Publié le 23 octobre 2025 18h48. La NASA a confirmé la présence d’un nouvel objet céleste, baptisé 2025 PN7, qui accompagnera la Terre dans son orbite autour du Soleil pendant encore plusieurs années, offrant aux astronomes une occasion unique d’étudier les interactions gravitationnelles complexes de notre système solaire.
- Un astéroïde rocheux de 18 à 36 mètres de diamètre (comparable à la hauteur d’un immeuble) suit une trajectoire synchronisée avec la Terre.
- Cet objet, qualifié de « quasi-satellite », n’est pas lié gravitationnellement à notre planète, mais interagit avec la gravité du Soleil et des autres planètes.
- Sa présence a été découverte fortuitement par des chercheurs de l’Université d’Hawaï et confirmée par la NASA.
La NASA a annoncé la découverte d’un nouveau « quasi-satellite » qui orbitera aux côtés de la Terre jusqu’en 2083. L’objet, désigné 2025 PN7, est un corps rocheux d’une taille estimée entre 18 et 36 mètres (environ 60 à 120 pieds), ce qui le rend bien plus petit que notre Lune. Sa trajectoire autour du Soleil est remarquablement synchronisée avec celle de la Terre, lui valant le surnom de « quasi-lune ».

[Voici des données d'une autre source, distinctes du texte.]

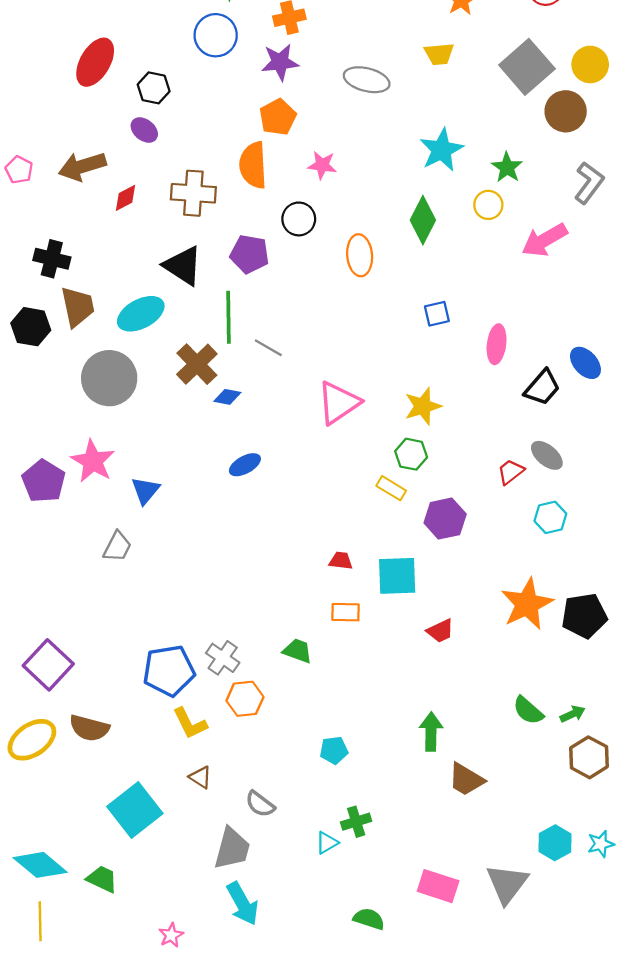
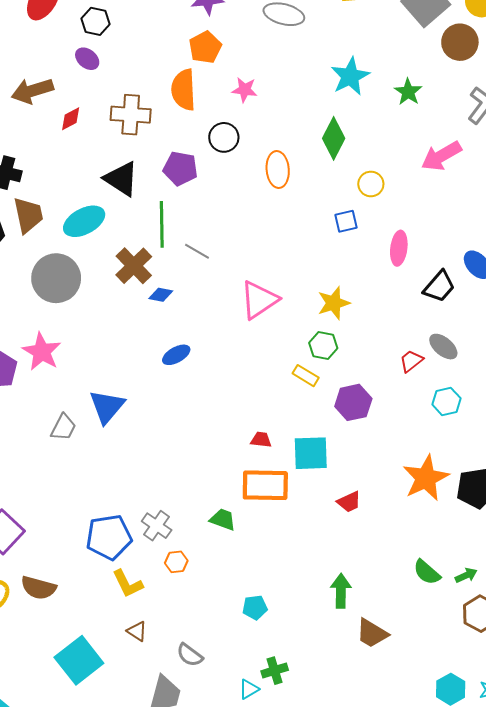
yellow circle: (488, 205) -> (371, 184), moved
blue triangle: (145, 490) -> (107, 407), moved, size x1.4
orange rectangle: (346, 612) -> (265, 485), size x1.8
orange hexagon: (245, 699) -> (176, 562), size x0.7

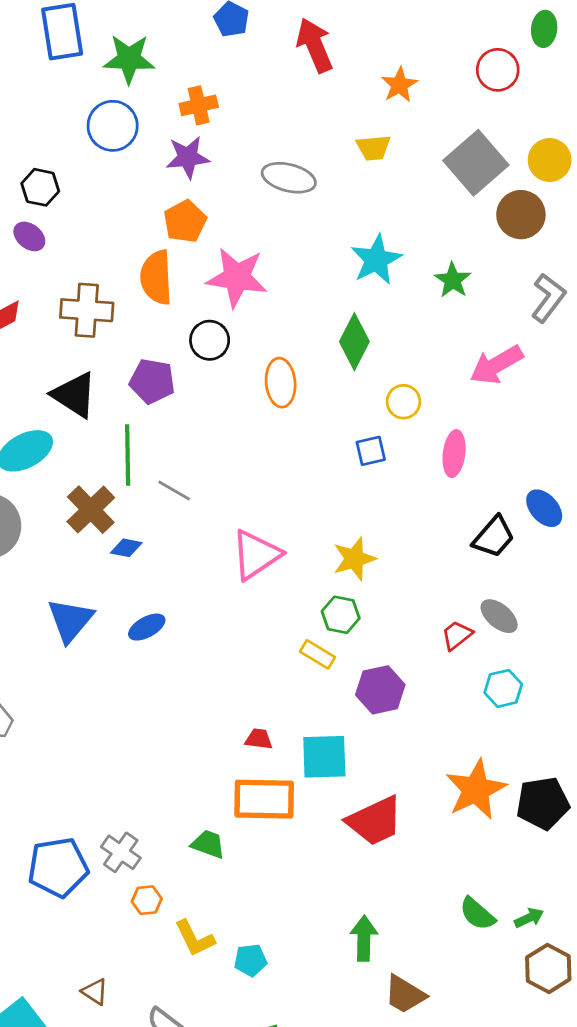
pink star: (245, 90) -> (237, 277), size x1.8
pink ellipse: (399, 248) -> (454, 454), moved
blue triangle: (107, 407) -> (70, 620), moved
red trapezoid: (349, 502) -> (375, 821), size x1.8
yellow L-shape: (128, 584) -> (195, 938), moved

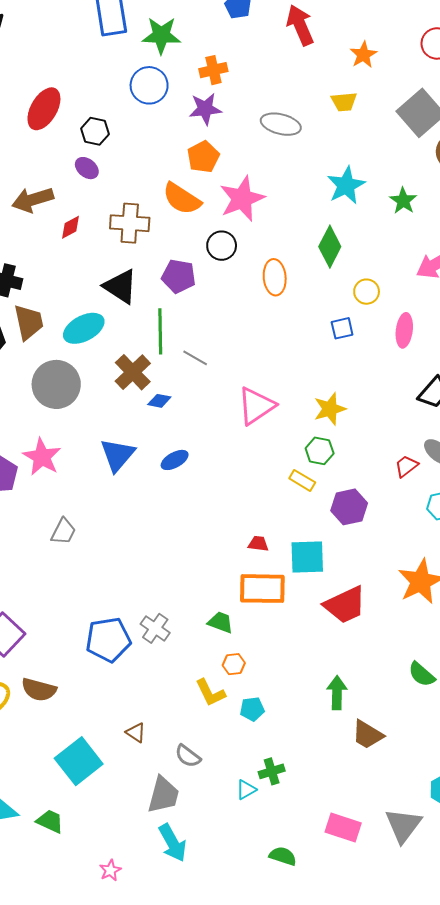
orange semicircle: (156, 277) -> (182, 199), turned -54
pink star: (237, 277) -> (242, 199), turned -30
orange hexagon: (147, 900) -> (234, 664), moved

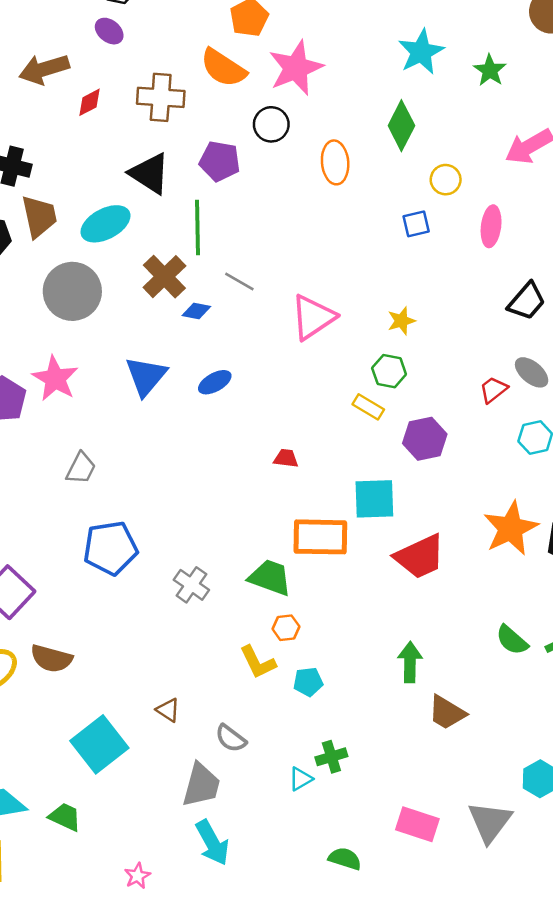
gray line: (195, 358) -> (239, 282), moved
yellow star: (330, 409) -> (401, 321), size x0.7
red trapezoid: (258, 544) -> (286, 458), moved
green trapezoid: (221, 622) -> (270, 577), size x1.4
blue pentagon: (108, 640) -> (110, 548), moved

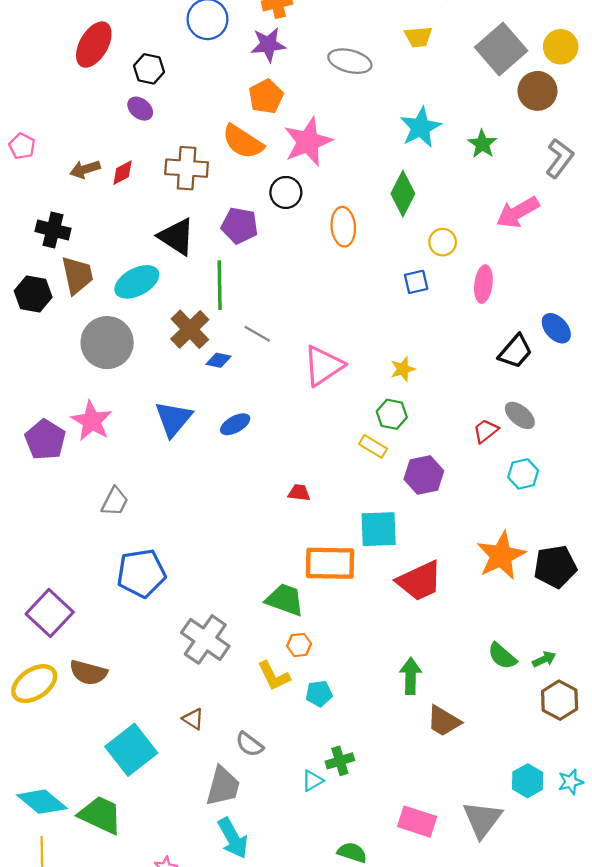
brown arrow: (44, 69) -> (85, 169), moved, size x0.7
gray cross: (191, 585) -> (205, 639), moved, size x1.5
green trapezoid: (65, 817) -> (100, 815), size x1.5

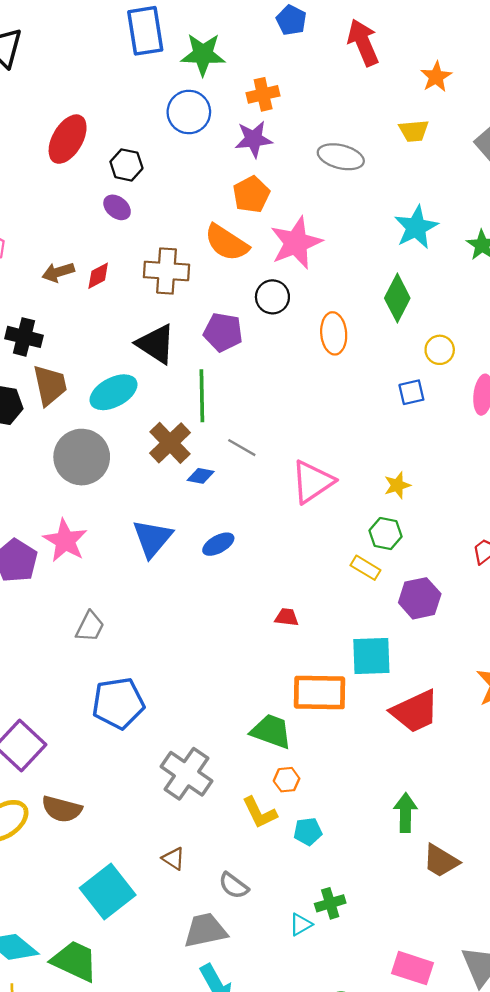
gray trapezoid: (223, 786) -> (205, 930), turned -117

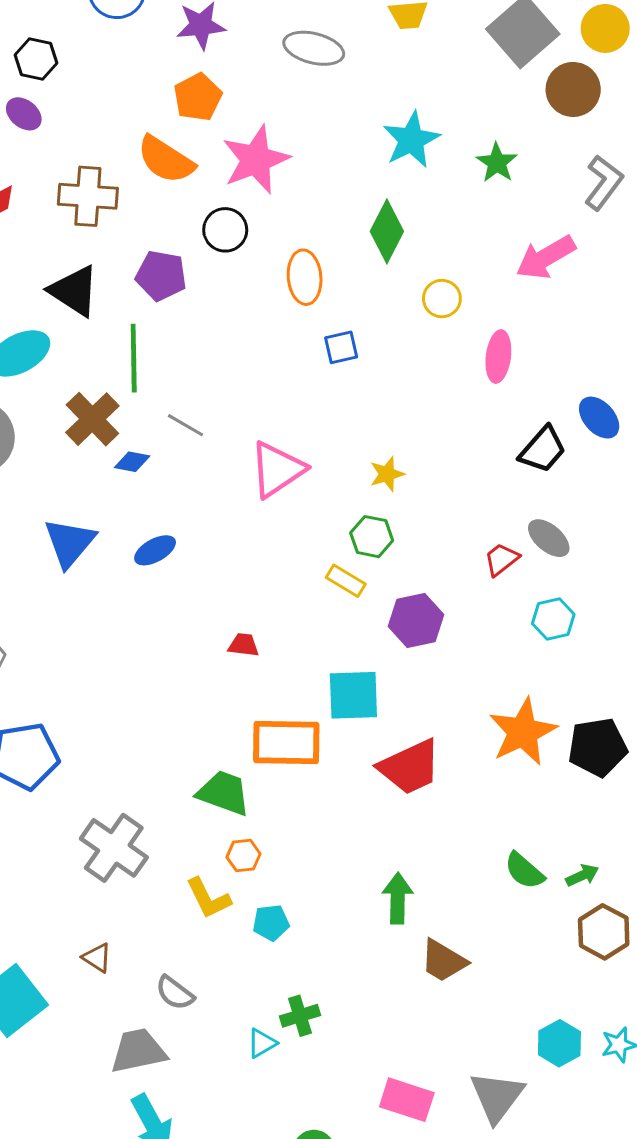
blue square: (411, 392) -> (341, 347), moved

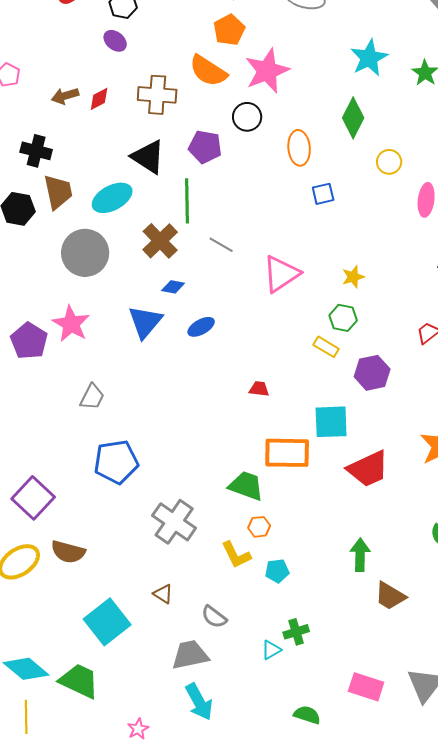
blue diamond: (132, 462) -> (173, 287), moved

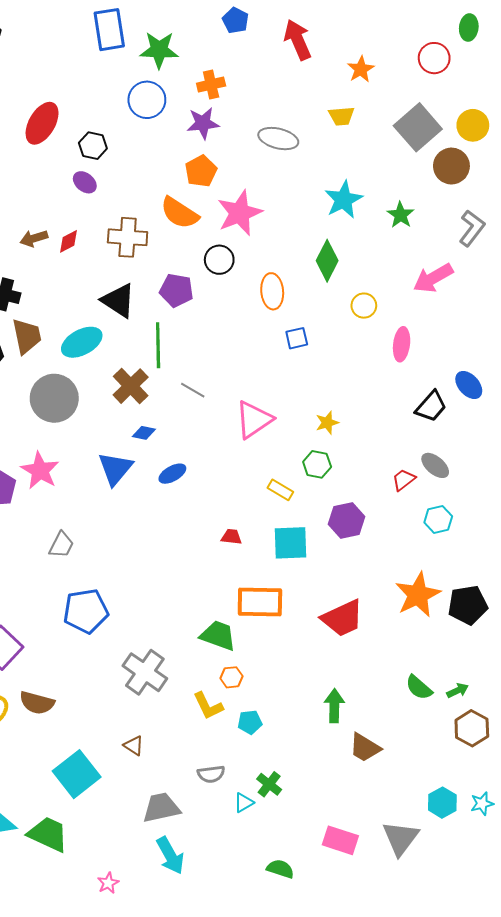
yellow rectangle: (326, 347) -> (280, 490), moved
cyan square: (331, 422) -> (291, 543), moved
gray semicircle: (214, 617) -> (211, 774), moved, turned -44
green cross: (296, 632) -> (269, 784), turned -35

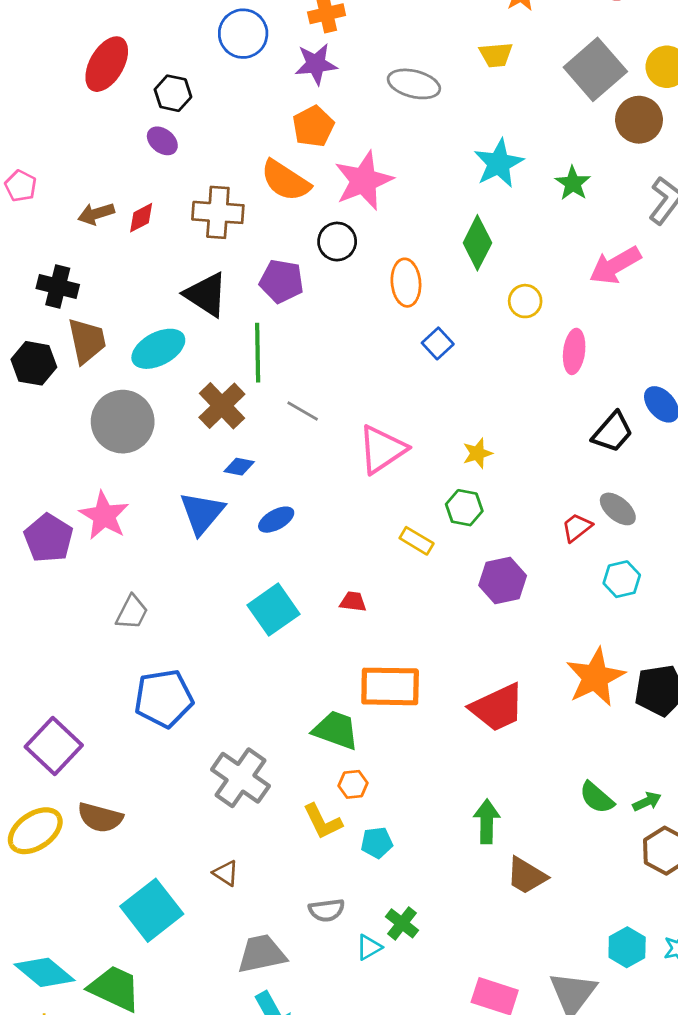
blue square: (297, 338) -> (438, 343), turned -30
cyan square: (291, 543) -> (274, 610), moved, turned -33

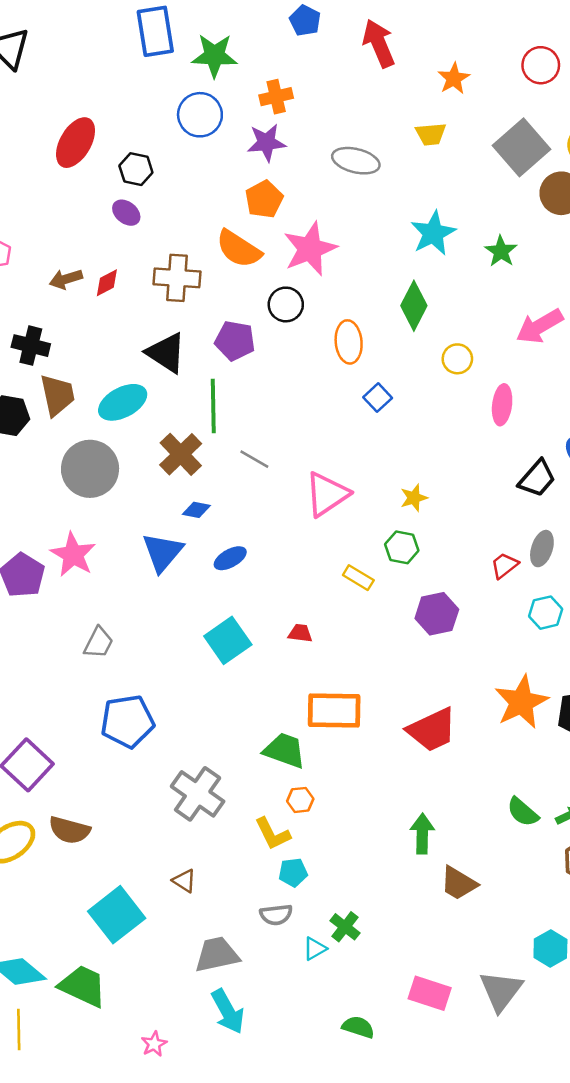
gray ellipse: (618, 509) -> (542, 549), turned 68
cyan pentagon: (377, 843) -> (293, 872), moved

La particularité de 2025 PN7 réside dans son indépendance gravitationnelle. Contrairement à la Lune, il n’est pas captif de la gravité terrestre. Son mouvement est le résultat d’un équilibre délicat entre l’attraction du Soleil et celle des autres planètes du système solaire. Cette dynamique complexe fait que la distance entre l’astéroïde et la Terre varie considérablement, oscillant entre 4 000 kilomètres et 17 millions de kilomètres, selon Geekspin.
La découverte de cet objet inhabituel est intervenue par hasard au début de l’année, lors d’observations de routine menées par une équipe d’astronomes de l’Université d’Hawaï. L’astéroïde, trop petit pour avoir été détecté auparavant, est apparu comme un point lumineux se déplaçant parmi les étoiles. Après plusieurs semaines d’observation et d’analyse, les chercheurs ont confirmé qu’il maintenait le même rythme orbital que la Terre. La NASA a ensuite validé ces données.
2025 PN7 n’est pas un cas isolé. Les astronomes ont déjà identifié au moins huit « quasi-lunes » similaires. Ces objets offrent des perspectives précieuses pour mieux comprendre les interactions gravitationnelles qui façonnent notre système solaire. La NASA envisage également d’installer un réacteur nucléaire sur la Lune, dans le cadre de ses projets d’exploration spatiale.
Malgré sa proximité relative, 2025 PN7 reste difficilement observable à l’œil nu en raison de sa petite taille et de la variabilité de sa distance. Il est cependant possible de l’apercevoir avec un télescope, bien que sa détection puisse s’avérer délicate. Sa présence constitue un ajout fascinant au voyage cosmique de la Terre, rappelant que notre planète n’est pas seule sur son orbite autour du Soleil. Cette découverte souligne la capacité constante de la science à révéler les mystères de l’univers.
Bien que la Lune demeure le satellite naturel principal de la Terre, ces quasi-satellites, tels que 2025 PN7, sont des compagnons temporaires qui intriguent les scientifiques et enrichissent notre compréhension du système solaire.